In [None]:
import pandas as pd
import numpy as np 
import seaborn as sns
import matplotlib.pyplot as plt
%matplotlib inline

import warnings
warnings.filterwarnings('ignore')

from mlxtend.frequent_patterns import apriori, association_rules
from mlxtend.preprocessing import TransactionEncoder

**Let's load the dataset**

In [None]:
grocery = pd.read_csv('../input/supermarket/GroceryStoreDataSet.csv', names = ['Products'], sep = ',')

**Finding first 5 and last 5 records**

In [None]:
grocery.head(5)

In [None]:
grocery.tail(5)

In [None]:
grocery.info()

In [None]:
grocery.shape

**Here we come to know that, there are no null records. Total 20 records are present in one single columns.**

In [None]:
grocery_df = list(grocery["Products"].apply(lambda x:x.split(",") ))
grocery_df

**Here, we have split the products and create a list.**

**One Hot Encoding**

Using TransactionEncoder, we convert the list to a One-Hot Encoded Boolean list.
Products that customers bought or did not buy during shopping will now be represented by values 1 and 0.

In [None]:
te = TransactionEncoder()
te_data = te.fit(grocery_df).transform(grocery_df)
gdf = pd.DataFrame(te_data, columns = te.columns_)
gdf = gdf.replace(False,0)
gdf

In [None]:
gdf = gdf.replace(True,1)
gdf

In [None]:
gdf.sum().to_frame('Frequency').sort_values('Frequency',ascending=False).plot(kind='bar',
                                                                                  figsize=(12,8),
                                                                                  title="Frequent Items")
plt.show()

**Applying Apriori Algorithm**

In the next step, we are applying Apriori algrithm. For this data set, we'll set a min_support value with a threshold value of 20% and printed them on the screen as well.

In [None]:
gdf1 = apriori(gdf, min_support = 0.2, use_colnames = True, verbose = 1)
gdf1

In [None]:
gdf1.sort_values(by = "support" , ascending = False)

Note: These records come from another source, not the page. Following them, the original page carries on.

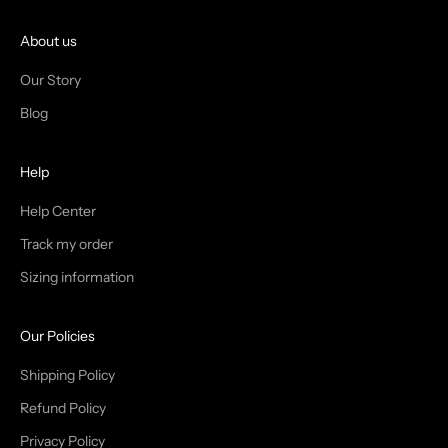
O
I
About us
N
Our Story
T
Blog
H
Help
E
T
Help Center
Track my order
R
Sizing information
I
B
Our Policies
E
Shipping Policy
Refund Policy
Privacy Policy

**Sorted from highest to lowest WRT Support values**

**In the next step, we'll chose the 60% minimum confidence value. In other words, when product A is purchased, product B also got purchased 60% or more time.**

In [None]:
gdf_rules = association_rules(gdf1, metric = 'confidence', min_threshold = 0.6)
gdf_rules

**From above table:**

* The probability of Milk sales is 25%
* Milk and Bread are sold together in 20% of all purchases (support)
* 80% of customers who buy Milk will also buy Bread (confidence)
* Sales of Bread increased by 1.23 times in shopping with Milk (lift)
* Milk & Bread correlation with each other is seen as 1.75

In [None]:
gdf_rules.sort_values(by = "lift", ascending = False)

**Lift indicates:**

* Whether if two type of products can be sold together - **lift value higher than 1**
* Whether 1 product be substitute of other - **lift value lower than 1**
* Whether if there is no relation between the type or products - **lift value equals to 1**